START The records
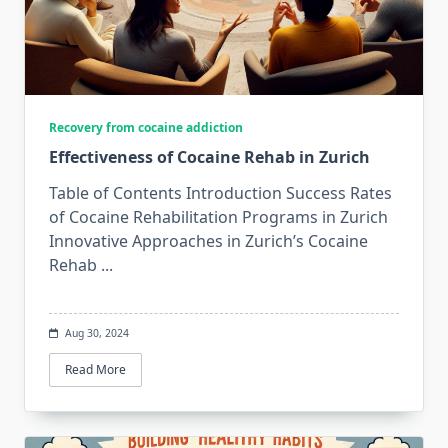
Recovery from cocaine addiction
Effectiveness of Cocaine Rehab in Zurich
Table of Contents Introduction Success Rates
of Cocaine Rehabilitation Programs in Zurich
Innovative Approaches in Zurich’s Cocaine
Rehab
...
Aug 30, 2024
Read More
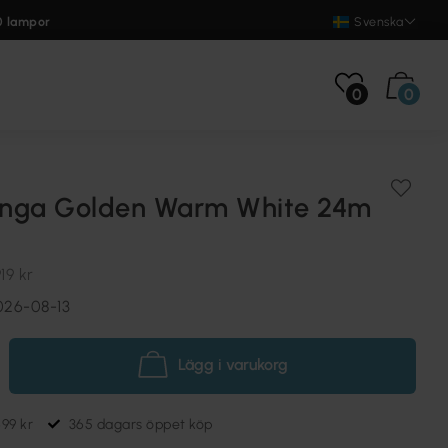
0 lampor
Svenska
0
0
linga Golden Warm White 24m
19 kr
026-08-13
Lägg i varukorg
699 kr
365 dagars öppet köp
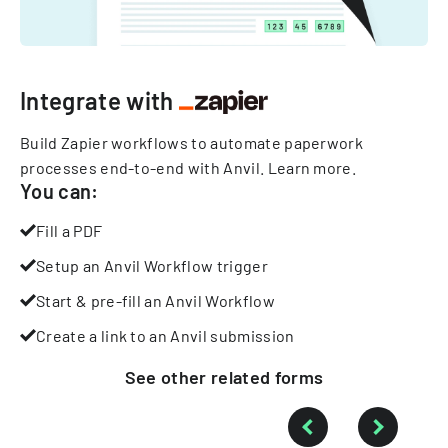
Integrate with
Build Zapier workflows to automate paperwork
processes end-to-end with Anvil.
Learn more
.
You can:
Fill a PDF
Setup an Anvil Workflow trigger
Start & pre-fill an Anvil Workflow
Create a link to an Anvil submission
See other
related
forms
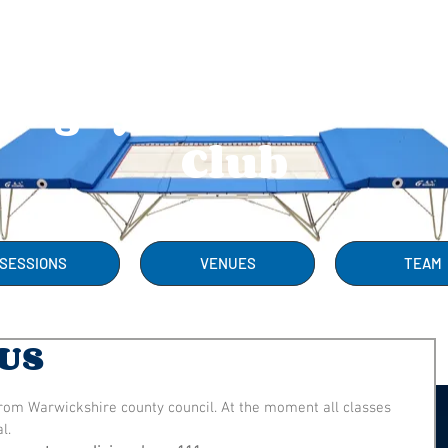
Rugby Trampolini
Club
SESSIONS
VENUES
TEAM
US
from Warwickshire county council. At the moment all classes 
l.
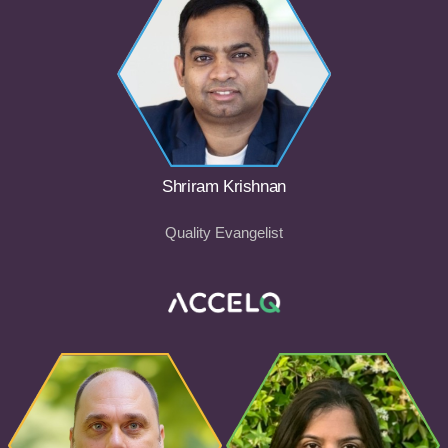
Shriram Krishnan
Quality Evangelist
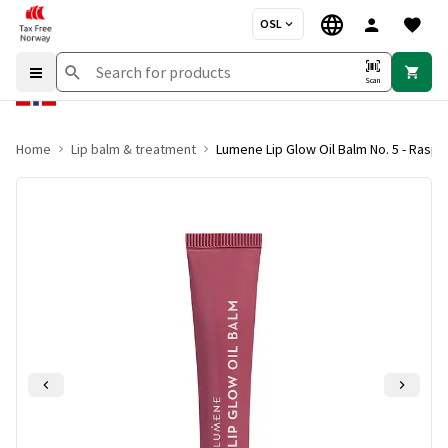
OSL
Scan
Home
Lip balm & treatment
Lumene Lip Glow Oil Balm No. 5 - Raspb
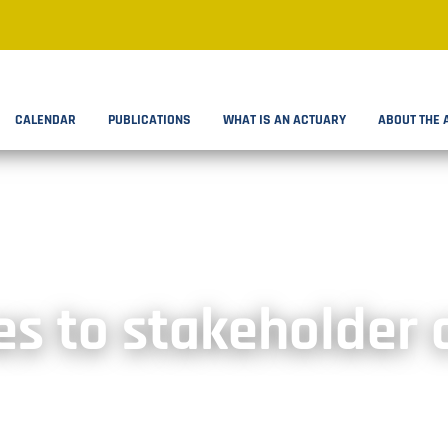
CALENDAR
PUBLICATIONS
WHAT IS AN ACTUARY
ABOUT THE 
s to stakeholder 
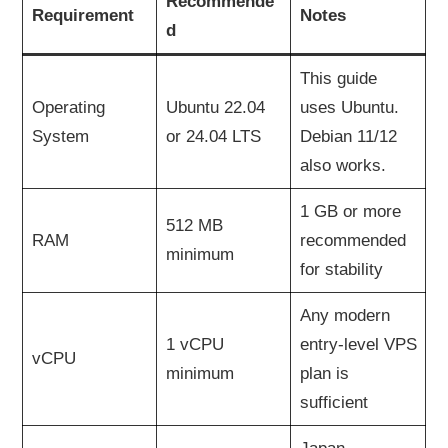
Recommende
Requirement
Notes
d
This guide
Operating
Ubuntu 22.04
uses Ubuntu.
System
or 24.04 LTS
Debian 11/12
also works.
1 GB or more
512 MB
RAM
recommended
minimum
for stability
Any modern
1 vCPU
entry-level VPS
vCPU
minimum
plan is
sufficient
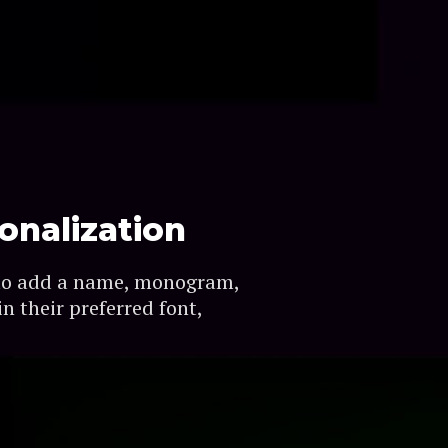
onalization
to add a name, monogram,
n their preferred font,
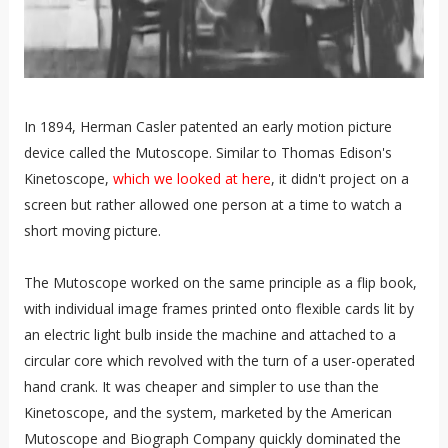
In 1894, Herman Casler patented an early motion picture
device called the Mutoscope. Similar to Thomas Edison's
Kinetoscope,
which we looked at here
, it didn't project on a
screen but rather allowed one person at a time to watch a
short moving picture.
The Mutoscope worked on the same principle as a flip book,
with individual image frames printed onto flexible cards lit by
an electric light bulb inside the machine and attached to a
circular core which revolved with the turn of a user-operated
hand crank. It was cheaper and simpler to use than the
Kinetoscope, and the system, marketed by the American
Mutoscope and Biograph Company quickly dominated the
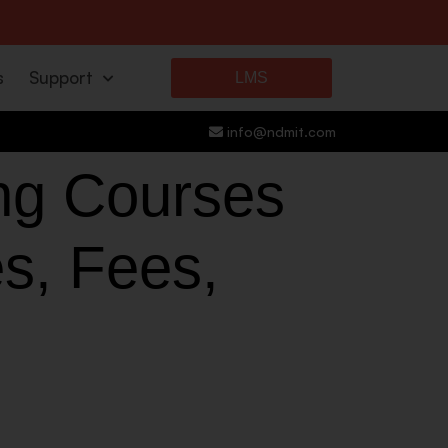
s
Support
LMS
info@ndmit.com
ing Courses
es, Fees,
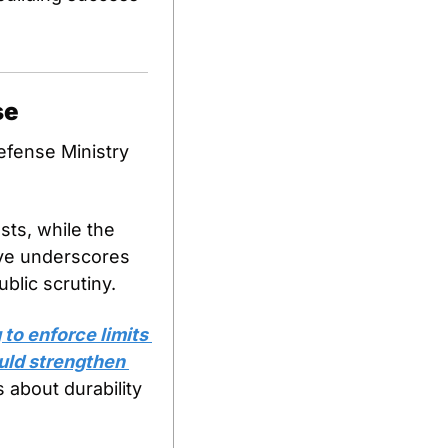
se
efense Ministry 
ts, while the 
ove underscores 
blic scrutiny.
 to enforce limits 
uld strengthen 
 about durability 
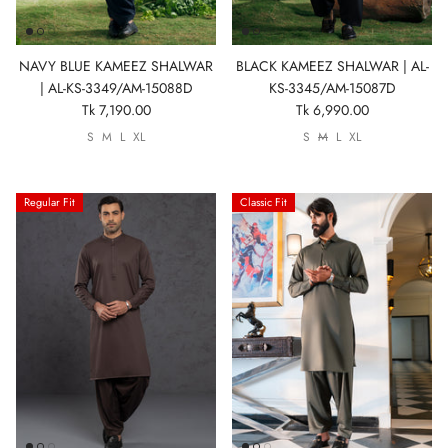
NAVY BLUE KAMEEZ SHALWAR
BLACK KAMEEZ SHALWAR | AL-
| AL-KS-3349/AM-15088D
KS-3345/AM-15087D
Tk 7,190.00
Tk 6,990.00
S
M
L
XL
S
M
L
XL
Regular Fit
Classic Fit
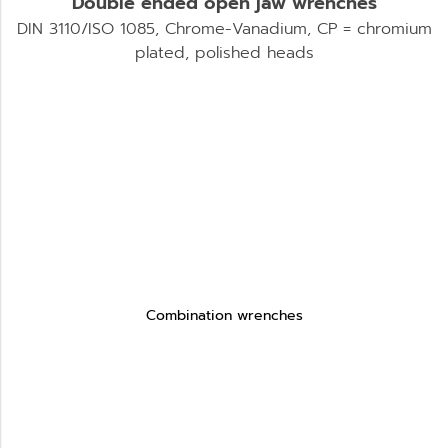
Double ended open jaw wrenches
DIN 3110/ISO 1085, Chrome-Vanadium, CP = chromium
plated, polished heads
Combination wrenches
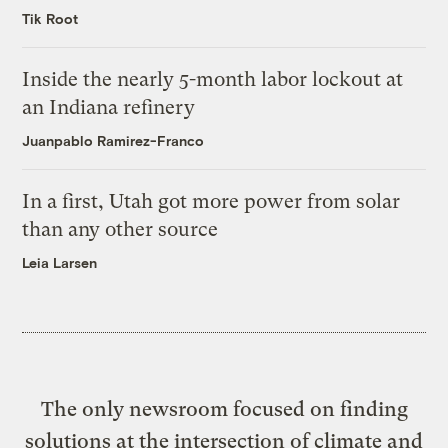
Tik Root
Inside the nearly 5-month labor lockout at
an Indiana refinery
Juanpablo Ramirez-Franco
In a first, Utah got more power from solar
than any other source
Leia Larsen
The only newsroom focused on finding
solutions at the intersection of climate and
END The records
Task statement: The answer must be the full listing retyped exactly, with no pictures in it.

Result of this exercise:
Recovery from cocaine addiction
Effectiveness of Cocaine Rehab in Zurich
Table of Contents Introduction Success Rates
of Cocaine Rehabilitation Programs in Zurich
Innovative Approaches in Zurich’s Cocaine
Rehab
...
Aug 30, 2024
Read More
0 lampor
Svenska
0
0
linga Golden Warm White 24m
19 kr
026-08-13
Lägg i varukorg
699 kr
365 dagars öppet köp
Integrate with
Build Zapier workflows to automate paperwork
processes end-to-end with Anvil.
Learn more
.
You can:
Fill a PDF
Setup an Anvil Workflow trigger
Start & pre-fill an Anvil Workflow
Create a link to an Anvil submission
See other
related
forms
Rugby Trampolini
Club
SESSIONS
VENUES
TEAM
US
from Warwickshire county council. At the moment all classes 
l.
Shriram Krishnan
Quality Evangelist
OSL
Scan
Home
Lip balm & treatment
Lumene Lip Glow Oil Balm No. 5 - Raspb
CALENDAR
PUBLICATIONS
WHAT IS AN ACTUARY
ABOUT THE 
s to stakeholder 
Recommende
Requirement
Notes
d
This guide
Operating
Ubuntu 22.04
uses Ubuntu.
System
or 24.04 LTS
Debian 11/12
also works.
1 GB or more
512 MB
RAM
recommended
minimum
for stability
Any modern
1 vCPU
entry-level VPS
vCPU
minimum
plan is
sufficient
onalization
to add a name, monogram,
n their preferred font,
In 1894, Herman Casler patented an early motion picture
device called the Mutoscope. Similar to Thomas Edison's
Kinetoscope,
which we looked at here
, it didn't project on a
screen but rather allowed one person at a time to watch a
short moving picture.
The Mutoscope worked on the same principle as a flip book,
with individual image frames printed onto flexible cards lit by
an electric light bulb inside the machine and attached to a
circular core which revolved with the turn of a user-operated
hand crank. It was cheaper and simpler to use than the
Kinetoscope, and the system, marketed by the American
Mutoscope and Biograph Company quickly dominated the
s
Support
LMS
info@ndmit.com
ing Courses
es, Fees,
se
efense Ministry 
ts, while the 
ove underscores 
blic scrutiny.
 to enforce limits 
uld strengthen 
 about durability 
NAVY BLUE KAMEEZ SHALWAR
BLACK KAMEEZ SHALWAR | AL-
| AL-KS-3349/AM-15088D
KS-3345/AM-15087D
Tk 7,190.00
Tk 6,990.00
S
M
L
XL
S
M
L
XL
Regular Fit
Classic Fit
Double ended open jaw wrenches
DIN 3110/ISO 1085, Chrome-Vanadium, CP = chromium
plated, polished heads
Combination wrenches
Tik Root
Inside the nearly 5-month labor lockout at
an Indiana refinery
Juanpablo Ramirez-Franco
In a first, Utah got more power from solar
than any other source
Leia Larsen
The only newsroom focused on finding
solutions at the intersection of climate and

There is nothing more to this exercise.